Some benefits of securing a Medicare-covered walker include:
- Safety: A walker will help you feel safer while moving around alone and allow you to stay out for extended periods.
- Support: Walkers will give you extra support and the ability to rest standing up if you get tired mid-activity.
- Less body strain: Walkers put less stress on bodies already suffering from deteriorative conditions.
- Coverage ensured if prescribed: Because Medicare classifies walkers as DME, members have guaranteed coverage for any model explicitly prescribed by their doctor as a medical necessity.
- Affordable: Standard walkers cost very little, especially after considering Medicare cost-sharing and supplemental insurance coverage.
While receiving a walker through Medicare provides many benefits, consider the following drawbacks:
- Potentially expensive: If you need a rollator, three-wheeled, hemi, or any other specialized walker, you could pay two to three times more than for a traditional model.
- Must be Medicare-approved: You can only secure a walker through doctors and suppliers accepting Medicare assignment.
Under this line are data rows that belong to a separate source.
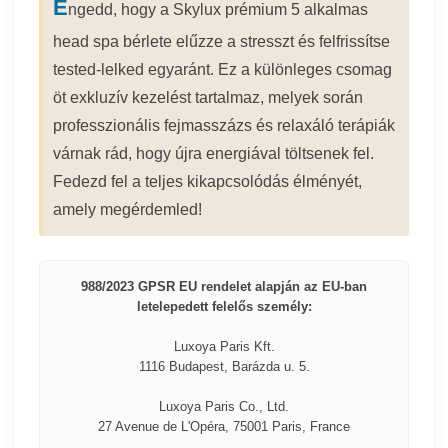
E
ngedd, hogy a Skylux prémium 5 alkalmas
head spa bérlete elűzze a stresszt és felfrissítse
tested-lelked egyaránt. Ez a különleges csomag
öt exkluzív kezelést tartalmaz, melyek során
professzionális fejmasszázs és relaxáló terápiák
várnak rád, hogy újra energiával töltsenek fel.
Fedezd fel a teljes kikapcsolódás élményét,
amely megérdemled!
988/2023 GPSR EU rendelet alapján az EU-ban
letelepedett felelős személy:
Luxoya Paris Kft.
1116 Budapest, Barázda u. 5.
Luxoya Paris Co., Ltd.
27 Avenue de L'Opéra, 75001 Paris, France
- Limited providers: If you live in an area participating in Medicare’s competitive bidding program, you can typically only secure models through your region’s designated contract supplier.
- Out-of-pocket fees: Before Medicare coverage kicks in, you must meet your annual $226 Part B deductible, which costs more than most walkers on the market.
Putting It All Together
If you have recently suffered a debilitating injury or have had to endure an ongoing degenerative condition, consult a Medicare agent to see how you might qualify for a walker under your plan. Medicare typically covers any medically necessary assistive device as durable medical equipment under Medicare Part B.
Once you understand your coverage limits, visit a doctor who accepts Medicare assignment and secure a prescription justifying your medical necessity. Locate a Medicare-approved supplier and purchase or rent a model that suits your condition. Getting the right walker will help you return to daily life assured of your safety and ability to move without failing, experiencing pain, or exacerbating preexisting issues.